◆ Task brief
Filtering the records below, copy only those lines that include the word "scrollbar".

----------------------------------------

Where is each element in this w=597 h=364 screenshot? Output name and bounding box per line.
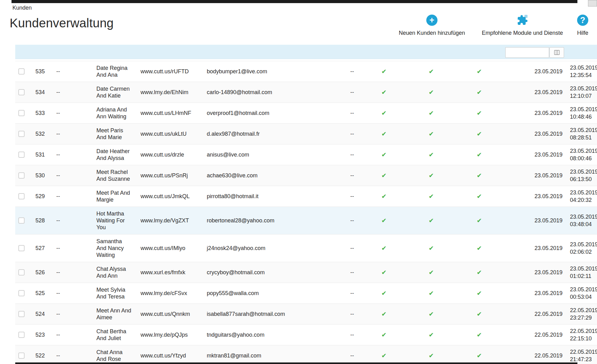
row-checkbox[interactable] <box>18 217 25 224</box>
last-datetime: 22.05.2019 21:47:23 <box>562 348 597 363</box>
check-icon: ✔ <box>361 193 407 200</box>
row-checkbox[interactable] <box>18 68 25 75</box>
scrollbar-corner[interactable] <box>588 0 597 7</box>
table-row: 533 -- Adriana And Ann Waiting www.cutt.… <box>15 103 597 124</box>
creation-date: 23.05.2019 <box>503 131 562 137</box>
row-checkbox[interactable] <box>18 290 25 296</box>
check-icon: ✔ <box>361 68 407 75</box>
page-title: Kundenverwaltung <box>10 16 114 30</box>
table-row: 523 -- Chat Bertha And Juliet www.lmy.de… <box>15 325 597 345</box>
check-icon: ✔ <box>407 217 455 224</box>
customer-name[interactable]: Meet Rachel And Suzanne <box>93 165 141 186</box>
row-checkbox[interactable] <box>18 245 25 251</box>
last-date: 23.05.2019 <box>570 265 597 272</box>
breadcrumb[interactable]: Kunden <box>12 5 32 11</box>
dash-column-2: -- <box>344 311 361 317</box>
dash-column-1: -- <box>51 89 93 96</box>
customer-name[interactable]: Date Heather And Alyssa <box>93 144 141 165</box>
last-date: 23.05.2019 <box>570 241 597 248</box>
last-time: 08:00:46 <box>570 155 597 162</box>
last-time: 08:28:51 <box>570 134 597 141</box>
customer-email: crycyboy@hotmail.com <box>207 269 344 276</box>
row-checkbox-cell <box>15 89 32 95</box>
column-settings-button[interactable] <box>549 47 564 58</box>
last-datetime: 23.05.2019 04:20:32 <box>562 189 597 204</box>
row-checkbox[interactable] <box>18 152 25 158</box>
check-icon: ✔ <box>407 331 455 339</box>
creation-date: 22.05.2019 <box>503 311 562 317</box>
customer-name[interactable]: Meet Sylvia And Teresa <box>93 283 141 303</box>
bottom-dark-bar <box>15 362 577 364</box>
check-icon: ✔ <box>455 89 503 96</box>
customer-domain: www.cutt.us/LHmNF <box>141 110 207 116</box>
row-checkbox-cell <box>15 68 32 75</box>
customer-name[interactable]: Date Regina And Ana <box>93 61 141 82</box>
customer-email: d.alex987@hotmail.fr <box>207 131 344 137</box>
check-icon: ✔ <box>361 244 407 252</box>
creation-date: 23.05.2019 <box>503 172 562 179</box>
check-icon: ✔ <box>455 310 503 318</box>
customer-domain: www.cutt.us/IMlyo <box>141 245 207 252</box>
customer-domain: www.cutt.us/Qnnkm <box>141 311 207 317</box>
customer-domain: www.xurl.es/fmfxk <box>141 269 207 276</box>
last-datetime: 23.05.2019 08:00:46 <box>562 147 597 162</box>
customer-id: 535 <box>32 68 51 75</box>
dash-column-1: -- <box>51 332 93 338</box>
customer-id: 529 <box>32 193 51 200</box>
creation-date: 23.05.2019 <box>503 217 562 224</box>
table-row: 527 -- Samantha And Nancy Waiting www.cu… <box>15 234 597 262</box>
last-datetime: 23.05.2019 12:35:54 <box>562 64 597 79</box>
customer-id: 533 <box>32 110 51 116</box>
last-date: 23.05.2019 <box>570 147 597 155</box>
row-checkbox[interactable] <box>18 332 25 338</box>
check-icon: ✔ <box>361 352 407 359</box>
check-icon: ✔ <box>407 130 455 138</box>
last-datetime: 22.05.2019 23:27:29 <box>562 307 597 321</box>
customer-email: mktran81@gmail.com <box>207 353 344 359</box>
customer-id: 530 <box>32 172 51 179</box>
customer-name[interactable]: Adriana And Ann Waiting <box>93 103 141 123</box>
customer-name[interactable]: Samantha And Nancy Waiting <box>93 234 141 262</box>
dash-column-1: -- <box>51 110 93 116</box>
row-checkbox[interactable] <box>18 311 25 317</box>
row-checkbox[interactable] <box>18 110 25 116</box>
customer-name[interactable]: Chat Anna And Rose <box>93 345 141 364</box>
row-checkbox[interactable] <box>18 193 25 199</box>
last-time: 21:47:23 <box>570 356 597 363</box>
dash-column-2: -- <box>344 353 361 359</box>
customer-email: popy555@walla.com <box>207 290 344 297</box>
customer-name[interactable]: Meet Ann And Aimee <box>93 304 141 324</box>
row-checkbox[interactable] <box>18 89 25 95</box>
row-checkbox[interactable] <box>18 353 25 359</box>
row-checkbox[interactable] <box>18 269 25 275</box>
customer-domain: www.cutt.us/Yfzyd <box>141 353 207 359</box>
customer-name[interactable]: Chat Alyssa And Ann <box>93 262 141 283</box>
customer-name[interactable]: Meet Paris And Marie <box>93 124 141 144</box>
customer-email: achae630@live.com <box>207 172 344 179</box>
last-time: 04:20:32 <box>570 196 597 204</box>
customer-name[interactable]: Date Carmen And Katie <box>93 82 141 102</box>
recommended-modules-label: Empfohlene Module und Dienste <box>482 30 563 36</box>
row-checkbox[interactable] <box>18 172 25 179</box>
last-time: 02:06:02 <box>570 248 597 256</box>
table-row: 522 -- Chat Anna And Rose www.cutt.us/Yf… <box>15 345 597 364</box>
customer-name[interactable]: Hot Martha Waiting For You <box>93 207 141 234</box>
creation-date: 23.05.2019 <box>503 290 562 297</box>
last-datetime: 23.05.2019 01:02:11 <box>562 265 597 280</box>
help-button[interactable]: ? Hilfe <box>564 15 597 36</box>
add-customer-button[interactable]: + Neuen Kunden hinzufügen <box>385 15 479 36</box>
customer-name[interactable]: Meet Pat And Margie <box>93 186 141 207</box>
customer-email: tndguitars@yahoo.com <box>207 332 344 338</box>
creation-date: 22.05.2019 <box>503 332 562 338</box>
row-checkbox-cell <box>15 245 32 251</box>
check-icon: ✔ <box>361 89 407 96</box>
last-date: 23.05.2019 <box>570 85 597 92</box>
row-checkbox[interactable] <box>18 131 25 137</box>
customer-id: 532 <box>32 131 51 137</box>
last-datetime: 23.05.2019 10:48:46 <box>562 106 597 121</box>
customer-name[interactable]: Chat Bertha And Juliet <box>93 325 141 345</box>
recommended-modules-button[interactable]: Empfohlene Module und Dienste <box>471 15 574 36</box>
filter-input[interactable] <box>505 47 549 58</box>
last-datetime: 22.05.2019 22:15:10 <box>562 327 597 342</box>
dash-column-2: -- <box>344 290 361 297</box>
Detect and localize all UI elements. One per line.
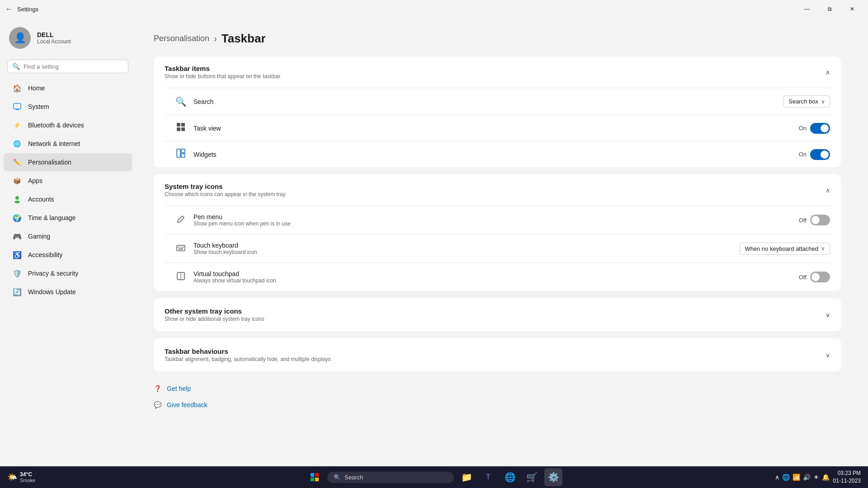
sidebar-item-home[interactable]: 🏠 Home: [4, 79, 132, 97]
minimize-button[interactable]: —: [797, 2, 817, 16]
sidebar-item-windows-update-label: Windows Update: [28, 288, 76, 296]
get-help-link[interactable]: ❓ Get help: [154, 380, 841, 397]
sidebar-item-system-label: System: [28, 103, 49, 110]
virtual-touchpad-row: Virtual touchpad Always show virtual tou…: [154, 263, 841, 291]
search-dropdown[interactable]: Search box ∨: [783, 95, 830, 108]
system-tray-title: System tray icons: [165, 183, 285, 190]
svg-text:✏️: ✏️: [13, 159, 21, 166]
system-icon: [13, 102, 22, 111]
edge-icon: 🌐: [505, 472, 516, 483]
other-tray-subtitle: Show or hide additional system tray icon…: [165, 316, 264, 322]
taskbar-items-title: Taskbar items: [165, 65, 280, 72]
taskbar-items-header[interactable]: Taskbar items Show or hide buttons that …: [154, 56, 841, 88]
sidebar-item-privacy[interactable]: 🛡️ Privacy & security: [4, 264, 132, 282]
system-tray-header[interactable]: System tray icons Choose which icons can…: [154, 174, 841, 206]
taskbar-search-bar[interactable]: 🔍 Search: [327, 472, 454, 483]
sidebar-item-bluetooth[interactable]: ⚡ Bluetooth & devices: [4, 116, 132, 134]
other-tray-card: Other system tray icons Show or hide add…: [154, 298, 841, 331]
give-feedback-link[interactable]: 💬 Give feedback: [154, 397, 841, 413]
task-view-label: Task view: [193, 125, 221, 132]
title-bar-left: ← Settings: [5, 5, 38, 13]
personalisation-icon: ✏️: [13, 158, 22, 167]
svg-rect-15: [177, 245, 185, 251]
touch-keyboard-dropdown-chevron: ∨: [821, 245, 825, 252]
widgets-toggle[interactable]: [810, 149, 830, 160]
volume-icon[interactable]: 🔊: [803, 474, 811, 481]
touch-keyboard-icon: [175, 243, 186, 254]
virtual-touchpad-toggle-label: Off: [799, 274, 807, 281]
sidebar-item-apps[interactable]: 📦 Apps: [4, 172, 132, 190]
content-area: Personalisation › Taskbar Taskbar items …: [136, 18, 868, 466]
taskbar-search-icon: 🔍: [334, 474, 341, 481]
taskbar-search-label: Search: [344, 474, 363, 481]
close-button[interactable]: ✕: [842, 2, 863, 16]
taskbar-right: ∧ 🌐 📶 🔊 ☀ 🔔 03:23 PM 01-11-2023: [775, 469, 861, 485]
network-icon[interactable]: 🌐: [782, 474, 790, 481]
sidebar-item-personalisation[interactable]: ✏️ Personalisation: [4, 153, 132, 171]
system-tray-card: System tray icons Choose which icons can…: [154, 174, 841, 291]
widgets-row: Widgets On: [154, 141, 841, 167]
back-icon[interactable]: ←: [5, 5, 13, 13]
svg-rect-20: [179, 249, 183, 249]
widgets-toggle-thumb: [821, 150, 829, 159]
weather-temp: 34°C: [20, 471, 35, 478]
sidebar-search-box[interactable]: 🔍: [7, 60, 128, 73]
taskbar-clock[interactable]: 03:23 PM 01-11-2023: [833, 469, 861, 485]
wifi-icon[interactable]: 📶: [793, 474, 800, 481]
store-button[interactable]: 🛒: [523, 468, 541, 486]
sidebar-item-windows-update[interactable]: 🔄 Windows Update: [4, 283, 132, 301]
pen-menu-toggle-container: Off: [799, 215, 830, 225]
svg-text:📦: 📦: [13, 177, 21, 185]
sidebar-item-gaming[interactable]: 🎮 Gaming: [4, 227, 132, 245]
breadcrumb-separator: ›: [214, 33, 217, 44]
task-view-toggle[interactable]: [810, 123, 830, 134]
svg-rect-18: [181, 247, 182, 248]
svg-rect-24: [315, 473, 319, 477]
virtual-touchpad-toggle-container: Off: [799, 272, 830, 282]
taskbar-behaviours-header[interactable]: Taskbar behaviours Taskbar alignment, ba…: [154, 338, 841, 371]
notification-icon[interactable]: 🔔: [822, 474, 830, 481]
user-account-type: Local Account: [37, 38, 71, 45]
svg-rect-1: [15, 109, 19, 110]
taskbar-items-card: Taskbar items Show or hide buttons that …: [154, 56, 841, 167]
pen-menu-toggle[interactable]: [810, 215, 830, 225]
edge-browser-button[interactable]: 🌐: [501, 468, 519, 486]
apps-icon: 📦: [13, 176, 22, 185]
accounts-icon: [13, 195, 22, 204]
file-explorer-button[interactable]: 📁: [458, 468, 476, 486]
svg-rect-9: [181, 123, 185, 127]
svg-rect-16: [178, 247, 179, 248]
svg-rect-25: [311, 478, 314, 481]
breadcrumb: Personalisation › Taskbar: [154, 32, 841, 46]
sidebar-item-time[interactable]: 🌍 Time & language: [4, 209, 132, 227]
sidebar-item-accounts[interactable]: Accounts: [4, 190, 132, 208]
sidebar-item-system[interactable]: System: [4, 98, 132, 116]
windows-update-icon: 🔄: [13, 287, 22, 296]
sidebar-search-input[interactable]: [24, 63, 123, 70]
user-section[interactable]: 👤 DELL Local Account: [0, 18, 136, 58]
sidebar-item-network[interactable]: 🌐 Network & internet: [4, 135, 132, 153]
other-tray-header[interactable]: Other system tray icons Show or hide add…: [154, 298, 841, 331]
svg-text:⚡: ⚡: [13, 122, 21, 129]
breadcrumb-parent: Personalisation: [154, 34, 209, 43]
virtual-touchpad-toggle[interactable]: [810, 272, 830, 282]
sidebar-item-accessibility[interactable]: ♿ Accessibility: [4, 246, 132, 264]
settings-button[interactable]: ⚙️: [544, 468, 562, 486]
brightness-icon[interactable]: ☀: [813, 474, 819, 481]
widgets-toggle-label: On: [799, 151, 807, 158]
task-view-icon: [175, 122, 186, 134]
weather-condition: Smoke: [20, 478, 35, 483]
taskbar-weather[interactable]: 🌤️ 34°C Smoke: [7, 471, 35, 483]
settings-icon: ⚙️: [548, 472, 559, 483]
touch-keyboard-dropdown[interactable]: When no keyboard attached ∨: [740, 243, 830, 255]
widgets-icon: [175, 149, 186, 160]
start-button[interactable]: [306, 468, 324, 486]
touch-keyboard-row: Touch keyboard Show touch keyboard icon …: [154, 235, 841, 263]
app-body: 👤 DELL Local Account 🔍 🏠 Home System: [0, 18, 868, 466]
other-tray-title: Other system tray icons: [165, 307, 264, 315]
restore-button[interactable]: ⧉: [819, 2, 840, 16]
virtual-touchpad-toggle-thumb: [811, 273, 820, 281]
teams-button[interactable]: T: [479, 468, 497, 486]
chevron-up-icon[interactable]: ∧: [775, 474, 779, 481]
svg-rect-11: [181, 127, 185, 131]
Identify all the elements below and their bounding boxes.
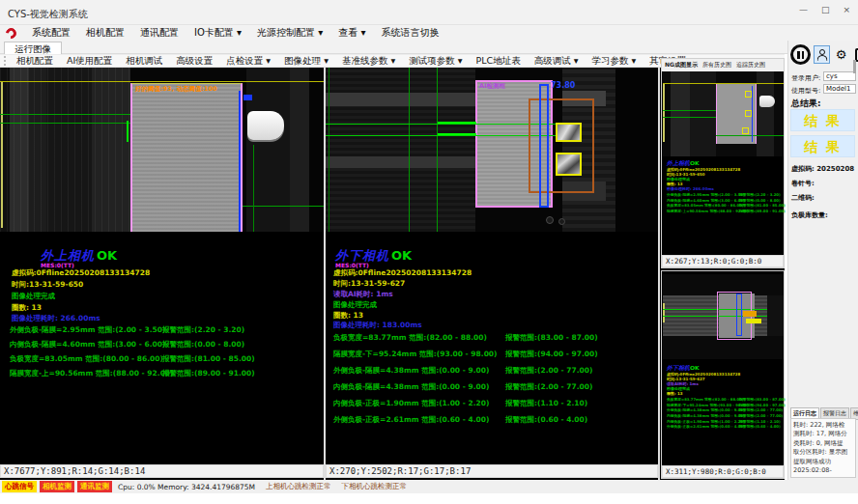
tab-run-image[interactable]: 运行图像 (4, 42, 62, 54)
separator-roller (247, 111, 284, 140)
tool-camera-debug[interactable]: 相机调试 (119, 55, 169, 68)
dark-region (615, 68, 658, 232)
login-user-value[interactable]: cys (823, 71, 856, 81)
pause-icon (797, 51, 800, 59)
menu-view[interactable]: 查看 ▾ (330, 26, 373, 40)
process-done-line: 图像处理完成 (12, 292, 55, 301)
blue-measure-line (752, 86, 753, 142)
blue-measure-line (239, 91, 241, 232)
elapsed-line: 图像处理耗时: 266.00ms (12, 314, 100, 323)
barcode-line: 虚拟码:0Ffline20250208133134728 (333, 268, 472, 278)
tool-plc-address[interactable]: PLC地址表 (470, 55, 528, 68)
menu-io-config[interactable]: IO卡配置 ▾ (186, 26, 249, 40)
time-line: 时间:13-31-59-650 (12, 280, 83, 290)
green-measure-line (663, 117, 716, 118)
yellow-tab-box (556, 153, 582, 176)
green-vertical-line (329, 68, 329, 232)
tool-learn-params[interactable]: 学习参数 ▾ (585, 55, 643, 68)
toolbar-grip[interactable] (4, 56, 6, 66)
tool-ai-config[interactable]: AI使用配置 (60, 55, 119, 68)
green-vertical-line (253, 145, 254, 232)
yellow-marker-box (745, 91, 752, 98)
elapsed-line: 图像处理耗时: 183.00ms (333, 321, 422, 330)
yellow-marker-box (742, 127, 749, 134)
lower-camera-heartbeat-status: 下相机心跳检测正常 (342, 482, 408, 491)
machine-band (326, 156, 475, 168)
app-logo-icon (4, 25, 18, 40)
green-measure-line (0, 123, 130, 124)
green-bright-segment (438, 133, 476, 135)
history-panel-lower: 外下相机OK 虚拟码:0Ffline20250208133134728 时间:1… (661, 270, 785, 479)
result-box-lower: 结 果 (790, 135, 855, 157)
camera-panel-upper: 好的阈值:93, 动态阈值:100 外上相机OK MES:0(TT) 虚拟码:0… (0, 68, 324, 478)
tool-camera-config[interactable]: 相机配置 (10, 55, 60, 68)
history-image-lower[interactable] (663, 274, 784, 359)
camera-image-lower[interactable]: AI检测框 73.80 (326, 68, 658, 232)
cell-region (130, 83, 243, 232)
turns-line: 圈数: 13 (12, 303, 42, 313)
yellow-tab-box (556, 123, 582, 142)
machine-band (326, 93, 475, 106)
result-ok: OK (97, 248, 117, 263)
settings-button[interactable]: ⚙ (833, 45, 849, 64)
tool-test-params[interactable]: 测试项参数 ▾ (402, 55, 469, 68)
ai-box-label: AI检测框 (479, 82, 505, 91)
history-info-lower: 外下相机OK 虚拟码:0Ffline20250208133134728 时间:1… (667, 364, 792, 430)
qr-code-label: 二维码: (791, 193, 815, 203)
tool-image-processing[interactable]: 图像处理 ▾ (277, 55, 335, 68)
edge-highlight-line (1, 81, 3, 228)
green-measure-line (326, 135, 558, 136)
orange-marker (743, 311, 757, 317)
tool-baseline-params[interactable]: 基准线参数 ▾ (335, 55, 402, 68)
history-image-upper[interactable] (663, 71, 784, 156)
green-measure-line (716, 135, 784, 136)
menu-camera-config[interactable]: 相机配置 (78, 26, 132, 40)
login-user-label: 登录用户: (791, 73, 820, 83)
log-text-area[interactable]: 耗时: 222, 网络检测耗时: 17, 网络分类耗时: 0, 网络提取分区耗时… (790, 418, 856, 478)
history-panel-upper: NG成图显示 所有历史图 追踪历史图 外上相机OK 虚拟码:0Ffline202… (661, 58, 785, 268)
tool-advanced-settings[interactable]: 高级设置 (169, 55, 219, 68)
pixel-coord-bar-history-lower: X:311;Y:980;R:0;G:0;B:0 (662, 465, 784, 478)
pin-number-label: 卷针号: (791, 179, 815, 188)
pixel-coord-bar-history-upper: X:267;Y:13;R:0;G:0;B:0 (662, 255, 784, 267)
barcode-line: 虚拟码:0Ffline20250208133134728 (12, 268, 150, 278)
machine-stripes (0, 68, 130, 232)
green-edge-marker (127, 121, 129, 142)
result-box-upper: 结 果 (790, 109, 855, 131)
tab-all-history[interactable]: 所有历史图 (702, 61, 731, 70)
blue-measure-box (539, 84, 549, 208)
log-scrollbar[interactable] (853, 60, 856, 73)
title-bar: CYS-视觉检测系统 — □ × (0, 0, 858, 25)
minimize-button[interactable]: — (799, 5, 808, 14)
green-vertical-line (437, 68, 438, 232)
machine-band (290, 68, 309, 232)
close-button[interactable]: × (843, 5, 850, 14)
tool-advanced-debug[interactable]: 高级调试 ▾ (528, 55, 586, 68)
measure-row: 内侧负极-隔膜=4.60mm 范围:(3.00 - 6.00)报警范围:(0.0… (10, 340, 324, 350)
separator-roller (759, 96, 775, 107)
maximize-button[interactable]: □ (821, 5, 830, 14)
menu-system-config[interactable]: 系统配置 (24, 26, 78, 40)
bolt (558, 218, 565, 225)
menu-language-switch[interactable]: 系统语言切换 (373, 26, 446, 40)
measure-row: 外侧负极-隔膜=2.95mm 范围:(2.00 - 3.50)报警范围:(2.2… (10, 325, 324, 335)
camera-image-upper[interactable]: 好的阈值:93, 动态阈值:100 (0, 68, 324, 232)
tab-ng-image[interactable]: NG成图显示 (665, 61, 698, 70)
green-measure-line (326, 124, 558, 125)
upper-camera-heartbeat-status: 上相机心跳检测正常 (266, 482, 331, 491)
tool-spot-check[interactable]: 点检设置 ▾ (219, 55, 277, 68)
pause-button[interactable] (790, 44, 811, 65)
machine-band (757, 71, 774, 156)
tab-trace-history[interactable]: 追踪历史图 (736, 61, 765, 70)
camera-status-badge: 相机监测 (40, 481, 74, 492)
measure-row: 内侧负极-正极=1.90mm 范围:(1.00 - 2.20)报警范围:(1.1… (333, 399, 656, 408)
history-info-upper: 外上相机OK 虚拟码:0Ffline20250208133134728 时间:1… (667, 159, 792, 213)
green-bright-segment (438, 122, 476, 124)
menu-light-config[interactable]: 光源控制配置 ▾ (249, 26, 330, 40)
model-value[interactable]: Model1 (823, 84, 856, 94)
measure-row: 内侧负极-隔膜=4.38mm 范围:(0.00 - 9.00)报警范围:(2.0… (333, 382, 656, 392)
menu-comm-config[interactable]: 通讯配置 (132, 26, 186, 40)
measure-row: 隔膜宽度-下=95.24mm 范围:(93.00 - 98.00)报警范围:(9… (333, 350, 656, 359)
measure-row: 外侧负极-隔膜=4.38mm 范围:(0.00 - 9.00)报警范围:(2.0… (333, 366, 656, 376)
user-button[interactable] (814, 45, 830, 64)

----------------------------------------

◆ Output below
scrollbar-corner[interactable] <box>588 0 597 7</box>
log-scrollbar[interactable] (853, 60, 856, 73)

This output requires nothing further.